Battery Park. Department of Ports & Terminals. J’ai toujours trouvé à cet immeuble une forme de vieux vaisseau, le métal peint en vert, nous sommes dans le parc, le terrain de jeux pour enfants, pourquoi est-ce qu’il n’y a jamais de terrain de jeux pour adultes? Ça s’appelle des champs de bataille, dit Fran. Moi j’préfère les balançoires les toboggans et en plus c’est gratuit. Je suis déjà au sommet du toboggan. Je glisse vers Fran. Mais elle est au sommet aussi. Elle glisse. C’est moi qui la reçois. Dans mes bras. Elle ferme les yeux. Je ferme les yeux. Nous nous embrassons.

Elle dit que je suis doué pour les détails. Que c’est sans doute une qualité. Que je risque un jour de m’y noyer. Elle ajoute dans un rire toi qui ne sais pas nager. Ça ne faisait pas vingt-quatre heures que je lui avais dit. Je lui dis tu t’rends compte t’es déjà en train d’utiliser contre moi mes propres confidences. Elle répond avec moi tu risques rien. Un mot de Jenny. Je pense que c’est comme ça qu’on se file des langages, des tics, et (je souris) des microbes.
Je lui avais raconté mon rapport ambigu avec la mer. Je rêve souvent de paquebots. Je suis né sur une île et, à mi-chemin entre la trentaine et la quarantaine, je ne sais toujours pas nager. Elle me regarde. Elle me dit avec moi tu risques rien pourquoi tu souris? Je lui avais dit aussi que je flotte bien, que je flotte longtemps, et c’est vrai. Avec Jenny j’aurais ajouté et j’ai bien l’intention de flotter le plus longtemps possible.
Fran et Jenny ont deux choses en commun. La première, c’est maintenant que je le réalise. Fran me dit réaliser c’est un anglicisme ça. Je lui dis t’as la même bouche qu’elle. Ah bon j’avais pas remarqué.
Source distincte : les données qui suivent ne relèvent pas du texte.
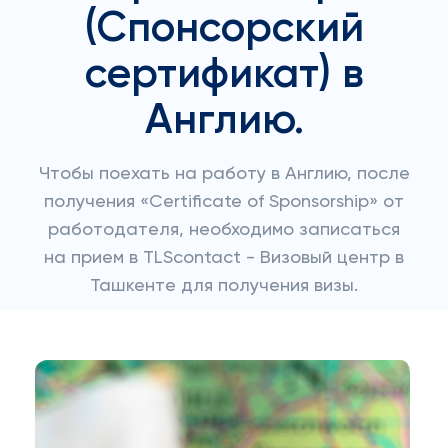
(Спонсорский
сертификат) в
Англию.
Чтобы поехать на работу в Англию, после
получения «Certificate of Sponsorship» от
работодателя, необходимо записаться
на прием в TLScontact - Визовый центр в
Ташкенте для получения визы.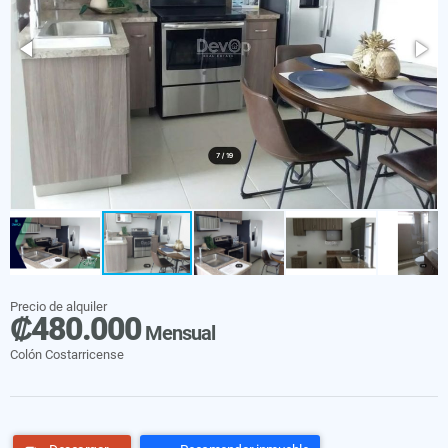
Precio de alquiler
₡480.000
Mensual
Colón Costarricense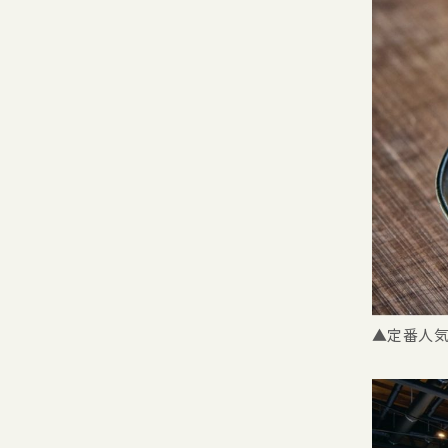
▲定番人気は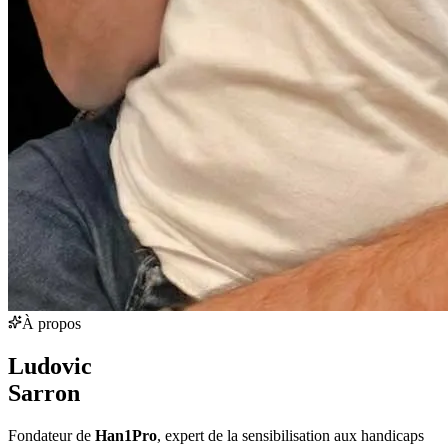
À propos
Ludovic
Sarron
Fondateur de
Han1Pro
, expert de la sensibilisation aux handicaps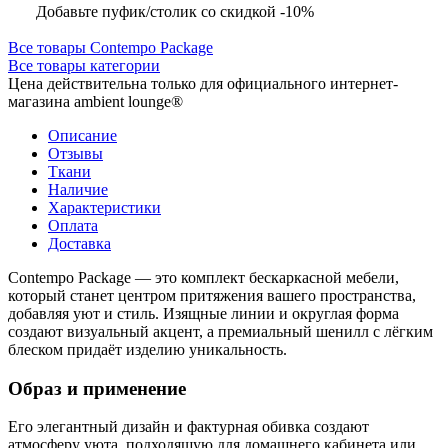
Добавьте пуфик/столик со скидкой -10%
Все товары Contempo Package
Все товары категории
Цена действительна только для официального интернет-
магазина ambient lounge®
Описание
Отзывы
Ткани
Наличие
Характеристики
Оплата
Доставка
Contempo Package — это комплект бескаркасной мебели,
который станет центром притяжения вашего пространства,
добавляя уют и стиль. Изящные линии и округлая форма
создают визуальный акцент, а премиальный шенилл с лёгким
блеском придаёт изделию уникальность.
Образ и применение
Его элегантный дизайн и фактурная обивка создают
атмосферу уюта, подходящую для домашнего кабинета или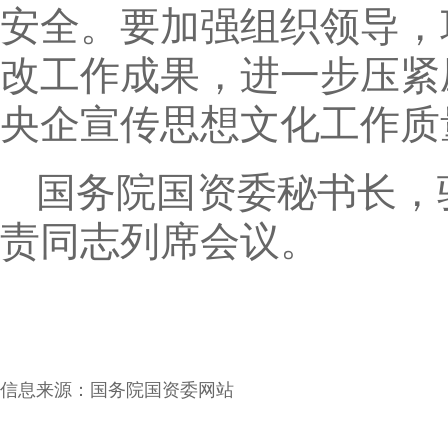
安全。要加强组织领导，
改工作成果，进一步压紧
央企宣传思想文化工作质
国务院国资委秘书长，
责同志列席会议。
信息来源：
国务院国资委网站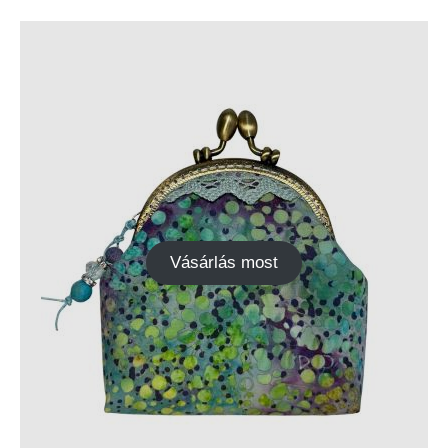
Vásárlás most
Je lui dis tu l’as pas vue longtemps c’est comme pour Mike. Elle me dit ça m’flatte beaucoup. La seconde chose qu’elle a en commun avec Jenny, mais ça je ne le lui dis pas, et elle oublie de le demander. C’est qu’elles captent tout très vite et me renvoient la balle tout aussi vite. C’est un truc assez américain. Un truc de gens qui jouent au base-ball et au soft-ball. Ma manière de tricher est d’être lent.
Quand je change de lieu sans donner l’impression de bouger, quand je narre ma vie sans en avoir l’air, quand je suis dans la mobilité tranquille du paquebot, Fran ou Jenny me renvoie la balle de temps en temps, parfois je fais semblant de ne pas comprendre, parfois malgré moi je réagis, elles saisissent à quel point c’est important, ou bien elles poussent le fer un peu plus à fond dans la plaie, ou bien elles battent en retraite, me gracient, clémence provisoire de toute façon, car elles recommencent plus tard.
Je me tais souvent. Elles interprètent mes silences. Je m’absente, elles interprètent mes fuites. Je décroche. Ça y est tu décroches. C’est fou cette capacité que t’as de décrocher en catastrophe. C’est bien le mot. Comme on dit d’un avion en détresse qui atterrit sur le ventre dans un champ de neige. La supériorité de Jenny sur Fran, c’est que je connais encore mal l’histoire de Fran. Et j’aurais envie que ça reste comme ça. Pas envie de connaître Fran plus avant. Fran plus Jenny, plus moi, c’est beaucoup trop pour un seul homme.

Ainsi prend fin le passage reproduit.